■ THE TASK ■
Please output the entries that follow exactly, without a single image.

+===+

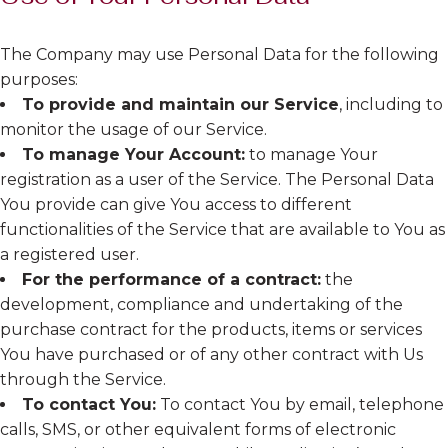
The Company may use Personal Data for the following
purposes:
To provide and maintain our Service
, including to
monitor the usage of our Service.
To manage Your Account:
to manage Your
registration as a user of the Service. The Personal Data
You provide can give You access to different
functionalities of the Service that are available to You as
a registered user.
For the performance of a contract:
the
development, compliance and undertaking of the
purchase contract for the products, items or services
You have purchased or of any other contract with Us
through the Service.
To contact You:
To contact You by email, telephone
calls, SMS, or other equivalent forms of electronic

+===+

■ RESPONSE ■
The Company may use Personal Data for the following
purposes:
To provide and maintain our Service
, including to
monitor the usage of our Service.
To manage Your Account:
to manage Your
registration as a user of the Service. The Personal Data
You provide can give You access to different
functionalities of the Service that are available to You as
a registered user.
For the performance of a contract:
the
development, compliance and undertaking of the
purchase contract for the products, items or services
You have purchased or of any other contract with Us
through the Service.
To contact You:
To contact You by email, telephone
calls, SMS, or other equivalent forms of electronic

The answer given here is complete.